Firstly, companies must offer an excellent service to customers, which will take the company to obtain highly satisfied and loyal customers who buy again and again from us. Once this happens, these highly satisfied customers will tell their relatives, friends and colleagues how good the company is, creating a sense of “attachment to the company” instead of being simply “satisfied”. If this occurs, then customers become the best “salesmen” of the company, taking into consideration that their testimonial adds real credibility to their message. This fact is extremely important when marketing and selling added value services.
Probably, if the market where a company operates in is a clear stage of growth then the first priority can be to increase and maximize market share searching for strategic positions for the future. But if the market is in a maturity stage, where everybody is selling pretty much the same product at similar prices and the market has reached its top, then the most adequate strategies will be those related to create and develop “customer retention and customer sustainability”. Research shows that is significantly cheaper to retain a customer than finding a new one. The ratio is between 5 to 1 and 7 to 1 depending on the industry.
Some managers believe that the company and its internal processes are much more important that the customers, some others believe that if they provide their customers simply with a “good quality products” then customers will come by themself as someting “magic”. Some others believe that customers are a “bad need” (here appears the syndrome: “we have to deal with them but they always bring us problems!”), some other managers increase dramatically expectations in their customers in order to sell quicker than others, and some managers are focused in cost reduction. To sum up, and not leaving importance to the former issues, I would say that listen to the customer and detect its needs is going to be crucial in many markets in the next years. Those corporations which apply relationship marketing programs sucessfully will perform better financially.
No. They should not. Not all of them contribute in the same way to aspects like sales revenue, driven costs and net profits. Not all of them have been giving the same monetary flows in favour of the company and obviously not all of them are our clients since the same number of years, so consequently not all of them deserve the same treatment. In this way “discrimination policies” are really important. The companies will have to reward efficiently those clients that are really good and profitable and eject those ones that are not contributing neither to profitability nor to the generation of value added for the company.
Some of them should be “kings”, some others “princes” and some others should not be customers.
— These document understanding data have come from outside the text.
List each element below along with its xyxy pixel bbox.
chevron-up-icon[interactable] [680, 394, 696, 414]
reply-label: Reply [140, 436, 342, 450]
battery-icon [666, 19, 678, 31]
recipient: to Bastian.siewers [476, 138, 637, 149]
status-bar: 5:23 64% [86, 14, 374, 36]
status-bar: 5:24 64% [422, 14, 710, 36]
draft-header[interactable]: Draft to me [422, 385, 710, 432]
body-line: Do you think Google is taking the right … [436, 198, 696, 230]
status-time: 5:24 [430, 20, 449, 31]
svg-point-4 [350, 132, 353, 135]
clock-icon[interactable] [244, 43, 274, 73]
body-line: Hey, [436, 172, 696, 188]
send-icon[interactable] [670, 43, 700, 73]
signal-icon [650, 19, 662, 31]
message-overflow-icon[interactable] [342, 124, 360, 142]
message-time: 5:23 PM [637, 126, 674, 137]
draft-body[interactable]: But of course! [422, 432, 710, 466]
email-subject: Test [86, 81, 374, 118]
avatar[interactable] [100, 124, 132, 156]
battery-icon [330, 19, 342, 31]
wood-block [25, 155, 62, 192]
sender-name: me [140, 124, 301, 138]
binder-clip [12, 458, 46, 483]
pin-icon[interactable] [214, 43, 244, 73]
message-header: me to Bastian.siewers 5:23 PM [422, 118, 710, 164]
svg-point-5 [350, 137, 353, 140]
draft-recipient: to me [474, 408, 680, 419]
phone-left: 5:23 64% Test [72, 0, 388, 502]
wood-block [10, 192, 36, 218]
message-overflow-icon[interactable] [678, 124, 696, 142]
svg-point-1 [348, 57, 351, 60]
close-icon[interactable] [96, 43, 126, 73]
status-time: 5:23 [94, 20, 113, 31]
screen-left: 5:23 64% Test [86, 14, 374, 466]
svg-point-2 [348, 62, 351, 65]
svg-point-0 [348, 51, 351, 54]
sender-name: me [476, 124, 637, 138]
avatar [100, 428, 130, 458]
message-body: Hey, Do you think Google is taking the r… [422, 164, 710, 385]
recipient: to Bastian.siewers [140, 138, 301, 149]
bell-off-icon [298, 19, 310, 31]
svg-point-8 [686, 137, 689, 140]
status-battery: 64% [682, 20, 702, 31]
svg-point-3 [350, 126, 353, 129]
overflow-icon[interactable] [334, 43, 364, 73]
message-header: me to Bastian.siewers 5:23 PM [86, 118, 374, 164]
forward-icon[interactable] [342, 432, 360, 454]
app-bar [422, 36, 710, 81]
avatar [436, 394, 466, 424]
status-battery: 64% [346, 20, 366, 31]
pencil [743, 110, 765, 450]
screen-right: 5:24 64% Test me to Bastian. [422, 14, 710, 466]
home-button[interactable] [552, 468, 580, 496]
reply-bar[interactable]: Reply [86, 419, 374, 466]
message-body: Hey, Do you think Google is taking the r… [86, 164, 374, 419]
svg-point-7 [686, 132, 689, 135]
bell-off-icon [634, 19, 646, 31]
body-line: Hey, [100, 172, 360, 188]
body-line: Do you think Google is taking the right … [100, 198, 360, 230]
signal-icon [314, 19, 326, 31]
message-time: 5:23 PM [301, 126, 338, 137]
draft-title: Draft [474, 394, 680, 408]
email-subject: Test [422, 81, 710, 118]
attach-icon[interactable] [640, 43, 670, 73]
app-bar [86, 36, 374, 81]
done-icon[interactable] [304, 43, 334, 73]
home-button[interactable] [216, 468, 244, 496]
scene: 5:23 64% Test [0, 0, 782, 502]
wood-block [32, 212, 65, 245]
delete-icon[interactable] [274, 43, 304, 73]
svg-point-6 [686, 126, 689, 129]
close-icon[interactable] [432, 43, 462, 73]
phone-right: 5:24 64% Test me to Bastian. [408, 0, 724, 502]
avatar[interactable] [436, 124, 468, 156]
It is vital for an effective manager to be able to identify and clasify them. Research shows that 20% of customers contribute to 80% of profits. After this thought we should ask ourselves the next question: Why so many firms are still insisting in allocating the same resources, budgets, time and service to all their customers equally? Discrimination policies are an imperative today in order to improve profitability in many companies and at the same time I would say that those companies that want to treat all customers as if they would be “A” customers could end treating all customers as if they would be “C” customers. Probably in the next years we might see a strategic re-orientation of many banking corporations where some customers could see how their bank reserves the right to cancel their accounts and give them back their money in case that they are not enough profitable.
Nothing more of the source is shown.